EXPLANATORY NOTE
This Post-Effective Amendment No. 1 (this “Amendment”) to Registration Statement No. 333-254720, dated July 1, 2021 (the “Registration Statement”), is being filed pursuant to Rule 414(d) under the Securities Act of 1933, as amended (the “Securities Act”), by MarketWise, Inc., a Delaware corporation (“MarketWise”), as the successor to Ascendant Digital Acquisition Corp., a Cayman Islands exempted company (“Ascendant”). On July 20, 2021, Ascendant changed its jurisdiction of incorporation from the Cayman Islands to the State of Delaware, as described further below (the “Domestication”), and changed its name to “MarketWise, Inc.” MarketWise expressly adopts the Registration Statement, as modified by this Amendment, as its own registration statement for all purposes of the Securities Act and the Securities Exchange Act of 1934, as amended (the “Exchange Act”). For the purposes of this Amendment and the Registration Statement, references to the “Company,” the “Registrant,” “we,” “our,” “us” and similar terms mean, as of any time prior to the Domestication, Ascendant, and, as of any time after the Domestication, MarketWise. The information contained in this Amendment sets forth additional information to reflect the Domestication. All documents filed by the Company under Sections 13(a), 13(c), 14 or 15(d) of the Exchange Act before the effective date of the Domestication will not reflect the change in our jurisdiction of incorporation or capital structure.
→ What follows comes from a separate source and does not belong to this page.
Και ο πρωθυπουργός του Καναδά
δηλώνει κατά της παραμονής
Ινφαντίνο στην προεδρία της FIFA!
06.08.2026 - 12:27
The Domestication was effected in the manner described in the section of the Registration Statement titled “Domestication Proposal.” In the Domestication, Ascendant effected a deregistration under Article 206 of the Cayman Islands Companies Law (2020 Revision) and, pursuant to Section 388 of the Delaware General Corporation Law (the “DGCL”), domesticated as a corporation organized in the State of Delaware. The business, assets and liabilities of the Company, as well as its principal place of business and fiscal year, were the same immediately after the Domestication as they were immediately prior to the Domestication. In addition, the directors and executive officers of the Company immediately after the Domestication were the same individuals who were directors and executive officers, respectively, of Ascendant immediately prior to the Domestication.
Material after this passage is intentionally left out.